NUEVA YORK (12 Septiembre 2016).- Colosal y resuelto
en los momentos decisivos, Stan Wawrinka es un tenista que no sabe perder
finales de Grand Slam.
Wawrinka, el suizo que esperó rozar su tercera
década para dar el salto de calidad y enfrentar a la élite, conquistó su primer
título del Abierto de Estados Unidos tras vencer este domingo en cuatro sets al
número uno Novak Djokovic.
El tercer preclasificado se recuperó tras ceder el
primer set en un desempate y acabó imponiéndose 6-7 (1), 6-4, 7-5, 6-3 para
conquistar su tercera corona de Grand Slam.
A sus 31 años y cinco meses, Wawrinka se convirtió
en el campeón más veterano del US Open desde que Ken Rosewall (35 años y 10
meses) se alzó con el título en 1970.
"No tengo idea alguna de lo que está
pasando", dijo Wawrinka al recibir el trofeo de campeón en la pista del
estadio Arthur Ashe. "He jugado demasiado tenis durante las últimas dos
semanas. Estoy totalmente vacío".
Wawrinka quedó con marca de 3-0 de por vida en su carrera
en finales de torneos de Grand Slam, incluyendo una victoria sobre el serbio
Djokovic en la final del Abierto de Francia el año pasado.

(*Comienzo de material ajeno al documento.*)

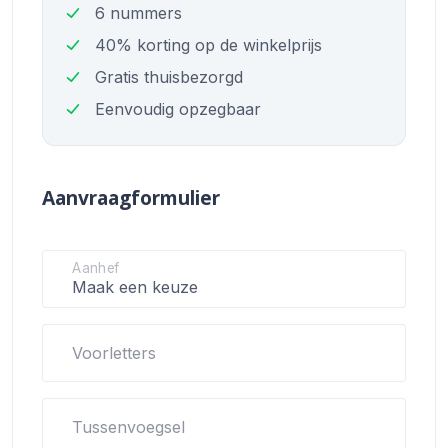
6 nummers
40% korting op de winkelprijs
Gratis thuisbezorgd
Eenvoudig opzegbaar
Aanvraagformulier
Aanhef
Voorletters
Tussenvoegsel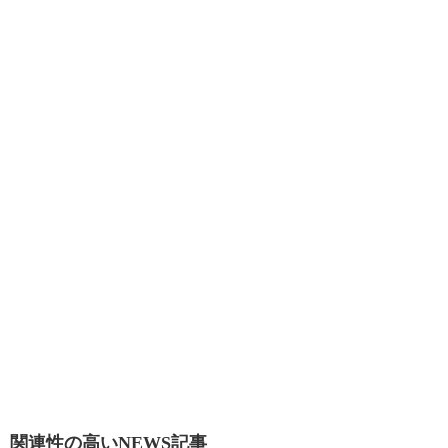
関連性の高いNEWS記事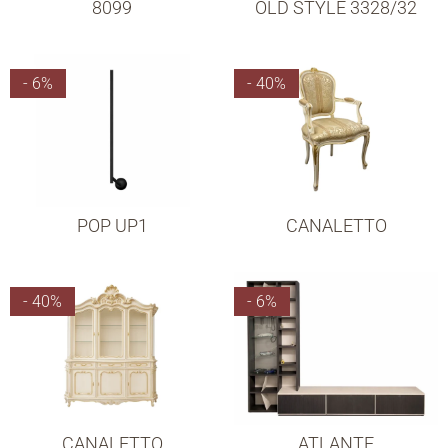
8099
OLD STYLE 3328/32
- 6%
- 40%
POP UP1
CANALETTO
- 40%
- 6%
CANALETTO
ATLANTE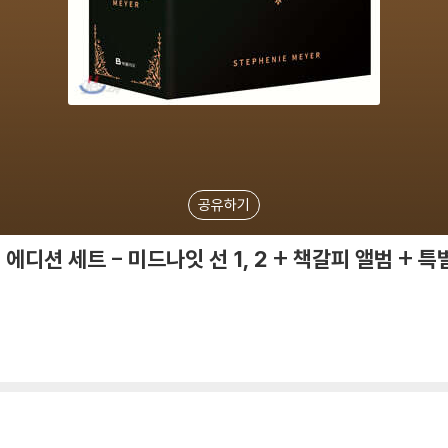
공유하기
에디션 세트 - 미드나잇 선 1, 2 + 책갈피 앨범 + 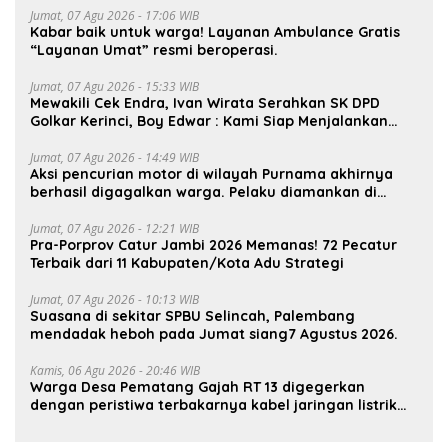
Jumat, 07 Agu 2026 - 17:06 WIB
Kabar baik untuk warga! Layanan Ambulance Gratis
“Layanan Umat” resmi beroperasi.
Jumat, 07 Agu 2026 - 15:33 WIB
Mewakili Cek Endra, Ivan Wirata Serahkan SK DPD
Golkar Kerinci, Boy Edwar : Kami Siap Menjalankan
Amanah
Jumat, 07 Agu 2026 - 14:49 WIB
Aksi pencurian motor di wilayah Purnama akhirnya
berhasil digagalkan warga. Pelaku diamankan di
depan pom bensin Mayang
Jumat, 07 Agu 2026 - 12:21 WIB
Pra-Porprov Catur Jambi 2026 Memanas! 72 Pecatur
Terbaik dari 11 Kabupaten/Kota Adu Strategi
Jumat, 07 Agu 2026 - 10:13 WIB
Suasana di sekitar SPBU Selincah, Palembang
mendadak heboh pada Jumat siang7 Agustus 2026.
Kamis, 06 Agu 2026 - 20:46 WIB
Warga Desa Pematang Gajah RT 13 digegerkan
dengan peristiwa terbakarnya kabel jaringan listrik
pada malam hari.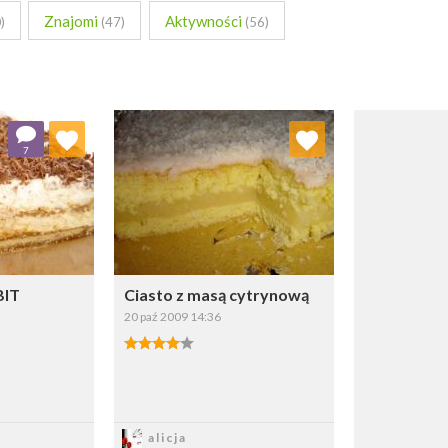
Znajomi
Aktywności
)
(47)
(56)
 ulubionych
Dodaj do ulubionych
7
ybierz listę:
Wybierz listę:
BIT
Ciasto z masą cytrynową
20 paź 2009 14:36
sz
Zapisz
alicja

También se alzó con el título del Abierto de
Australia en 2014 y mantiene una racha de 11 victorias en finales en el
circuito. Solo le falta Wimbledon para completar la colección de títulos en las
grandes citas, algo que Djokovic consiguió recién en junio al coronarse en
Francia, en su 20ma final en un Slam.
¿Cómo ha hecho Wawrinka para convertirse en un
jugador que no parpadea en partidos tan trascendentales?
Puro trabajo fuerte que recibió recompensa cuando
tenía 28 años, con aquella victoria sobre Rafael Nadal en la final de
Australia.
"Siempre he buscado dar todo lo mejor de
mí", sintetizó Wawrinka.
Fue lo que precisamente hizo en un atardecer de
verano en Nueva York.
Su clásico gesto es apuntar un dedo hacia la sien.
Según dice, el origen del mismo obedece a que ahora más que nunca ha asimilado
el concepto —transmitido por su entrenador Magnus Norman — de que está
preparado para luchar y sufrir en la cancha.
"Fue más fuerte mentalmente, supo qué hacer en
los momentos clave", reconoció Djokovic, quien se fue desdibujando con el
transcurso del partido, a menudo mirando hacia su entrenador Boris Becker en
busca de algún tipo de solución.
Falto de chispa, el campeón vigente del torneo dejó
escapar una friolera de oportunidades para romper el servicio de su adversario.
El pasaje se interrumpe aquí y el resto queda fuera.